Melatih Jemari Kreatif: Anak-anak TK PGRI Kambeng Asah Motorik Halus dan Daya Pikir Lewat Kegiatan Menganyam
- Dec 04, 2025
- admindesa
Kambeng, 04/12/2025 – Suasana ceria namun penuh konsentrasi mewarnai ruang kelas di TK PGRI Kambeng. Anak-anak didik sibuk dengan lembaran kertas warna-warni yang dipotong memanjang, mengikuti instruksi guru untuk menghasilkan pola jalinan yang sederhana namun membutuhkan ketelitian tinggi—mereka sedang belajar menganyam.
Kegiatan menganyam ini bukan sekadar mengisi waktu luang, tetapi merupakan salah satu metode pembelajaran yang terbukti sangat efektif untuk merangsang berbagai aspek perkembangan anak usia dini.
Manfaat Krusial Menganyam bagi Anak TK
Kegiatan menganyam yang terlihat sederhana ini menawarkan berbagai manfaat edukatif yang vital bagi kesiapan anak menuju jenjang sekolah dasar:
1. Pengembangan Motorik Halus (Fine Motor Skills)
Ini adalah manfaat paling utama. Gerakan menjepit, melipat, menarik, dan menyisipkan bahan anyaman secara berulang melatih otot-otot kecil pada jari dan tangan. Keterampilan ini sangat fundamental untuk keberhasilan anak dalam memegang pensil dengan benar, menulis, dan melakukan kegiatan yang membutuhkan presisi tinggi.
2. Melatih Koordinasi Mata dan Tangan
Anak harus fokus melihat ke mana arah anyaman akan disisipkan sambil tangannya bergerak, menuntut koordinasi visual dan motorik yang kuat.
3. Konsentrasi dan Ketekunan
Menganyam memerlukan fokus untuk mengikuti pola tertentu (atas-bawah, silang).
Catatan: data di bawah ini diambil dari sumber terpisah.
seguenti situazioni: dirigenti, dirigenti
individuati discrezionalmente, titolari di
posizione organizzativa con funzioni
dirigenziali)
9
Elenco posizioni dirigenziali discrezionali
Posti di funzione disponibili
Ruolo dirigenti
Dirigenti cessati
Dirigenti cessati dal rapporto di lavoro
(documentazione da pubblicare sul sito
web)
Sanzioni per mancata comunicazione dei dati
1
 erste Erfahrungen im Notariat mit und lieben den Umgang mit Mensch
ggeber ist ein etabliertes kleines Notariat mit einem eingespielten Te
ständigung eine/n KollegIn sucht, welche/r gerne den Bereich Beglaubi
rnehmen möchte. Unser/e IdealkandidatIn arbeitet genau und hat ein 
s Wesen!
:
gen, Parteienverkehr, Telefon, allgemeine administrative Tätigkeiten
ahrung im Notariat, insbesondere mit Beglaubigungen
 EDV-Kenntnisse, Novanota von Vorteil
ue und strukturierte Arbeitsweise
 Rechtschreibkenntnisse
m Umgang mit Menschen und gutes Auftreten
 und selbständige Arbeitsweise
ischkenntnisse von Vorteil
Kegiatan ini melatih anak untuk duduk tenang dan menyelesaikan tugas, menumbuhkan kesabaran dan ketekunan yang merupakan soft skill penting.
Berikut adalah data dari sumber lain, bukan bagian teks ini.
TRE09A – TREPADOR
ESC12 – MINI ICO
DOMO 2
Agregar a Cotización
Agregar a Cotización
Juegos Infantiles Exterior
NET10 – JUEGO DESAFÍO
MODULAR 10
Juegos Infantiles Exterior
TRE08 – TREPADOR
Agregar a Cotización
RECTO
4. Keterampilan Kognitif (Berpikir Logis)
Anak belajar tentang pola (pattern), warna, dan konsep spasial (ruang). Ini adalah latihan awal yang baik untuk kemampuan memecahkan masalah (problem solving) secara logis.
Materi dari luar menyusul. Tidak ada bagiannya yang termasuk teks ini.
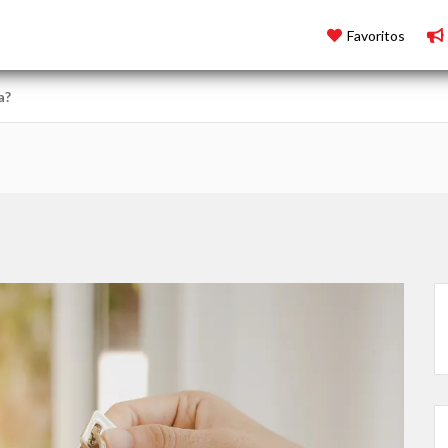
Favoritos
a?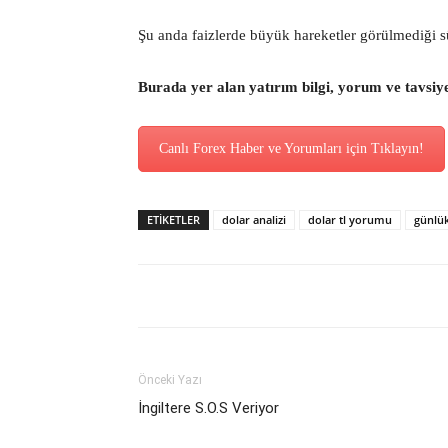
Şu anda faizlerde büyük hareketler görülmediği s
Burada yer alan yatırım bilgi, yorum ve tavsiy
Canlı Forex Haber ve Yorumları için Tıklayın!
ETİKETLER
dolar analizi
dolar tl yorumu
günlü
Önceki Yazı
İngiltere S.O.S Veriyor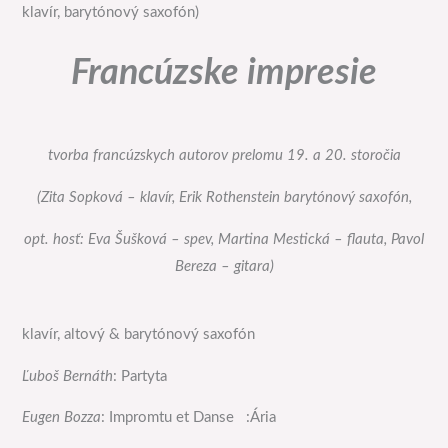
klavír, barytónový saxofón)
Francúzske impresie
tvorba francúzskych autorov prelomu 19. a 20. storočia
(Zita Sopková – klavír, Erik Rothenstein barytónový saxofón,
opt. hosť: Eva Šušková – spev, Martina Mestická – flauta, Pavol
Bereza – gitara)
klavír, altový & barytónový saxofón
Ľuboš Bernáth
: Partyta
Eugen Bozza
: Impromtu et Danse :Ária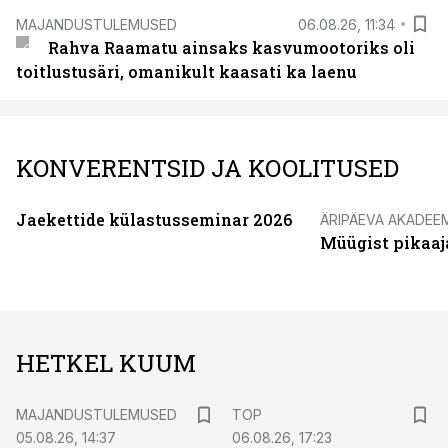
MAJANDUSTULEMUSED
06.08.26, 11:34
Rahva Raamatu ainsaks kasvumootoriks oli
toitlustusäri, omanikult kaasati ka laenu
KONVERENTSID JA KOOLITUSED
Jaekettide külastusseminar 2026
ÄRIPÄEVA AKADEE
Müügist pikaaj
HETKEL KUUM
MAJANDUSTULEMUSED
TOP
05.08.26, 14:37
06.08.26, 17:23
Kepala TK PGRI Kambeng menyampaikan bahwa kegiatan menganyam ini merupakan upaya untuk memberikan fondasi keterampilan yang kuat melalui cara yang menyenangkan dan kreatif. Dengan mempraktikkan keterampilan tradisional ini, anak-anak tidak hanya menghasilkan karya, tetapi juga sedang membangun kecerdasan dan kesiapan diri mereka.